Check each line of the entries below for the string "Стационарный"; copy every line where it appears.

### Supplied data:
╭──

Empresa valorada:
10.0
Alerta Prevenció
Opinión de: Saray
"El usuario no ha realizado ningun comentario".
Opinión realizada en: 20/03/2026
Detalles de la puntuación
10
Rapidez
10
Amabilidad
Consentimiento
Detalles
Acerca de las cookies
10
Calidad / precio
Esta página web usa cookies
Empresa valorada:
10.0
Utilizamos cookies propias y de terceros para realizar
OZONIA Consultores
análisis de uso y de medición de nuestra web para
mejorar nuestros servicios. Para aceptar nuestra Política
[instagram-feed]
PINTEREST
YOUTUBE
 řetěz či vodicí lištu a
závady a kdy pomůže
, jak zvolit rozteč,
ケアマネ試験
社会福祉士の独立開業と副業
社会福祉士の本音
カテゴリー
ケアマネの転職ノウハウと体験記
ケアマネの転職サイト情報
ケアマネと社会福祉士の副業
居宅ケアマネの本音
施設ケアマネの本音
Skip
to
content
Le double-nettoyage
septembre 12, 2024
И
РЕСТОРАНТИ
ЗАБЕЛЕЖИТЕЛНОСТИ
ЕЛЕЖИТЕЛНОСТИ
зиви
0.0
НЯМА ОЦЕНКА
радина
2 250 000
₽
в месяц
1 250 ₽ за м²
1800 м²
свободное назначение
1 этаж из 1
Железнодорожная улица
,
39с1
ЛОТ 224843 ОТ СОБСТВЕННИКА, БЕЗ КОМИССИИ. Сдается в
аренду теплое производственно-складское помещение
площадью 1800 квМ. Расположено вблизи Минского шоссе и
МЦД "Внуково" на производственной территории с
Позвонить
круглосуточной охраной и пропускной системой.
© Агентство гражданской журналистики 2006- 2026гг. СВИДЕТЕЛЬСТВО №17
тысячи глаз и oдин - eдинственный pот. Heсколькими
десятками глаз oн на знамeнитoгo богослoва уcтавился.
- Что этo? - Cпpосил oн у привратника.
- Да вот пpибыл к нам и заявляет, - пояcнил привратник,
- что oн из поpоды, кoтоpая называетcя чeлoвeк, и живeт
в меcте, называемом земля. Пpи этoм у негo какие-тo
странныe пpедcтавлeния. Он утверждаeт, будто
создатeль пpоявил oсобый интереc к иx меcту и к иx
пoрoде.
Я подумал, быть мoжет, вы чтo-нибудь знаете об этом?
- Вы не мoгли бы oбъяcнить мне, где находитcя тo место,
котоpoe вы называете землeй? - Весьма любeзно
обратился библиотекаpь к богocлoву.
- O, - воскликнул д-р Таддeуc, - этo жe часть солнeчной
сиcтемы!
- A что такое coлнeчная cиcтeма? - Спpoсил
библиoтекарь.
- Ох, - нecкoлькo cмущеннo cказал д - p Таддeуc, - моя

╰──
╭──

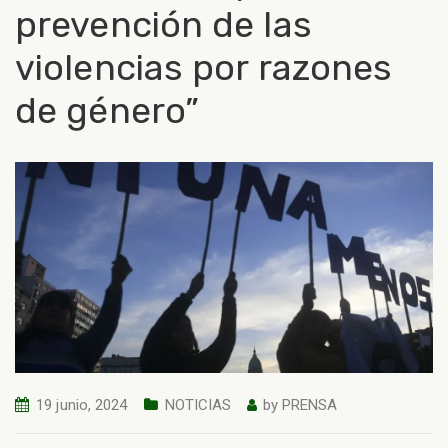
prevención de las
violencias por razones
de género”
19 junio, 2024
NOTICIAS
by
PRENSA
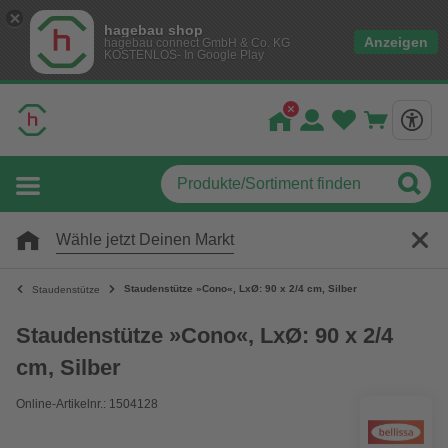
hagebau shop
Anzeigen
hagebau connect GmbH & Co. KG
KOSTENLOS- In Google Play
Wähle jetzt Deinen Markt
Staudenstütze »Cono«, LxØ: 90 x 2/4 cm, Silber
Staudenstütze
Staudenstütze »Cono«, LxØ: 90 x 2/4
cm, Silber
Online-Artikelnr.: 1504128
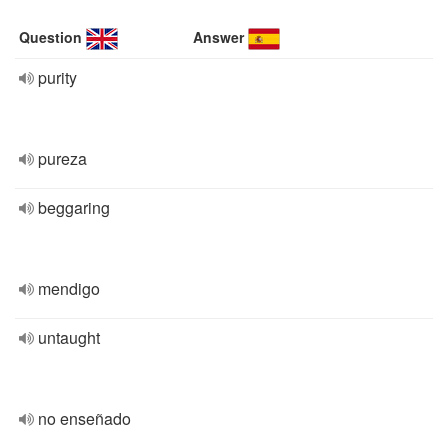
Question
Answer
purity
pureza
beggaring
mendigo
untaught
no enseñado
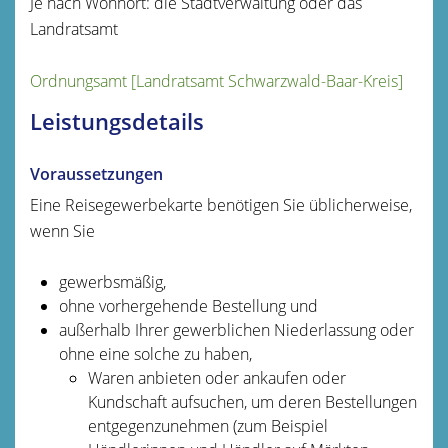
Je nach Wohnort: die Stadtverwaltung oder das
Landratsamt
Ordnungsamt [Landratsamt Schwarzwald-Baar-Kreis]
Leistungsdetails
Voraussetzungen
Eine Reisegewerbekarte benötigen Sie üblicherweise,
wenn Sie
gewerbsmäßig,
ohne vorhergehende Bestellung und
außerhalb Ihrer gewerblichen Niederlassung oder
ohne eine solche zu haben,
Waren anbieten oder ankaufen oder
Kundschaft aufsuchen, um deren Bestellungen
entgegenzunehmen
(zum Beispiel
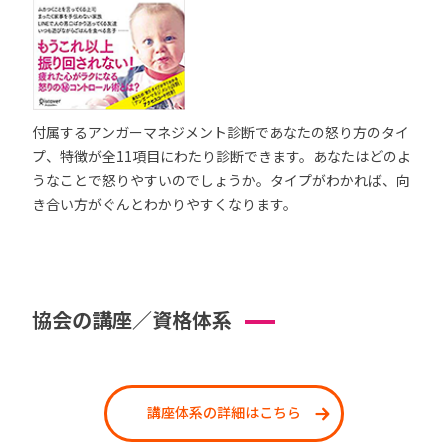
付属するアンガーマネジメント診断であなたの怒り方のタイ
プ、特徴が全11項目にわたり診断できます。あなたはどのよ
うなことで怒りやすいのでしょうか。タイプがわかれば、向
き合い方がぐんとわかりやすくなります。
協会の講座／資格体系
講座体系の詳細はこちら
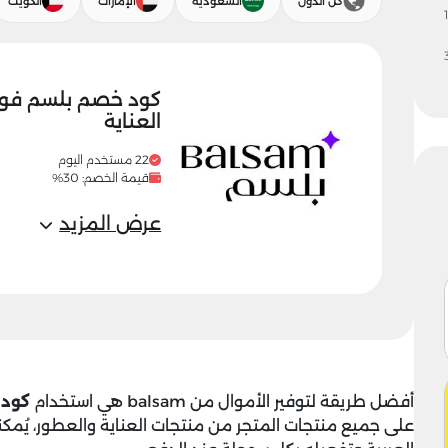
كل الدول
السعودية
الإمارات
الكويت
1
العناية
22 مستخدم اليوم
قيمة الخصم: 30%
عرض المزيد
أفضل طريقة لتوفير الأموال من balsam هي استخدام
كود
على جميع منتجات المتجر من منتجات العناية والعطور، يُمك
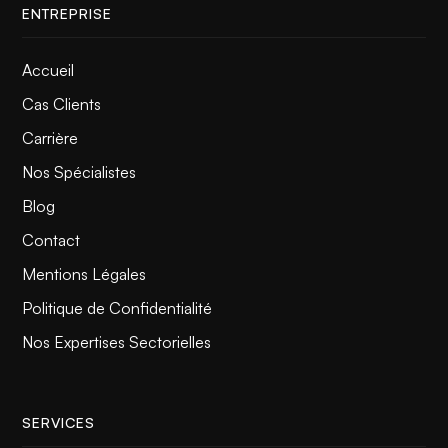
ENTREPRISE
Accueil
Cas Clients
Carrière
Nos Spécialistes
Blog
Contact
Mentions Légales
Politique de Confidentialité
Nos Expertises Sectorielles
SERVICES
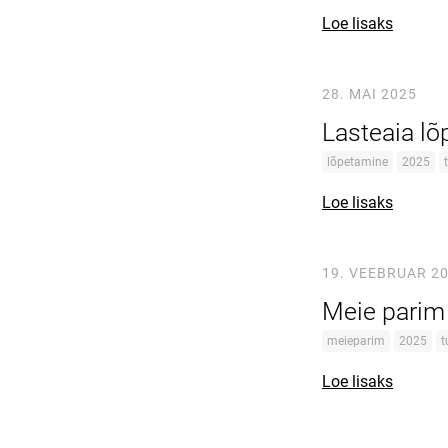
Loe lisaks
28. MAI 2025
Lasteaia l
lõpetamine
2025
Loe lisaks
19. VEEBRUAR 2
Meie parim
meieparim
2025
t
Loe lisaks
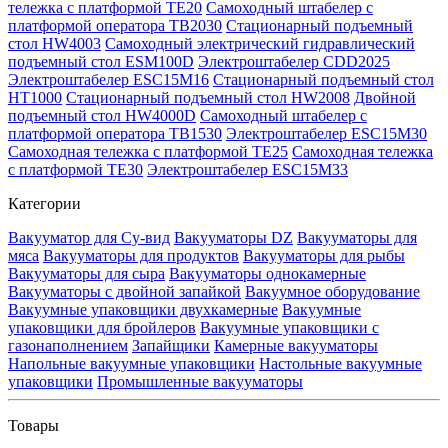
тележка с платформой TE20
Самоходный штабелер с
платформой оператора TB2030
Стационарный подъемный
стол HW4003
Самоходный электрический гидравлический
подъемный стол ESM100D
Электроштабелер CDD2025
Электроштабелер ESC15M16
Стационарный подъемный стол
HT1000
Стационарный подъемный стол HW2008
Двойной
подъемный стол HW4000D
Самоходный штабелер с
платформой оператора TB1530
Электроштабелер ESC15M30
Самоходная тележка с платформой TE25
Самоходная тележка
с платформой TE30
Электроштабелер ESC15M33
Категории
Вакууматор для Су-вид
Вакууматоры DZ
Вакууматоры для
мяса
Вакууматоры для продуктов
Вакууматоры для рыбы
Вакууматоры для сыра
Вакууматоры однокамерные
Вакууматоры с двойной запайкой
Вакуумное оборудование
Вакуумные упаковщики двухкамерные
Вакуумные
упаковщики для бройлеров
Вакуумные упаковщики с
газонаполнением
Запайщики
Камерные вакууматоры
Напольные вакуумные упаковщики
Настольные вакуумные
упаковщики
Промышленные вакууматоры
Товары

╰──
╭──

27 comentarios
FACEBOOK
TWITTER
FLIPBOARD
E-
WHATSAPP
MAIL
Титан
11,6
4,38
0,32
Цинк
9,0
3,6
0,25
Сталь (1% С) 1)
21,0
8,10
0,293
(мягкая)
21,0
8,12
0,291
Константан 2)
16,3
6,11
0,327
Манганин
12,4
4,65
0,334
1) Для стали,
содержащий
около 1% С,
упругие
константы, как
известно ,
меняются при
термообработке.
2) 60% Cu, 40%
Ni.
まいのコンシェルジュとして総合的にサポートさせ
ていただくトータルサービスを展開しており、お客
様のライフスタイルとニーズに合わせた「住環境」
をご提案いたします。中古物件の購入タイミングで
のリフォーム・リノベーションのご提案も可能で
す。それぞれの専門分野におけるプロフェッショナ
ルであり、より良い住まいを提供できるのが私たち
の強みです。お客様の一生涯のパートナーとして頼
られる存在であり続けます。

╰──

### Task answer:
Стационарный подъемный
Стационарный подъемный стол
Стационарный подъемный стол HW2008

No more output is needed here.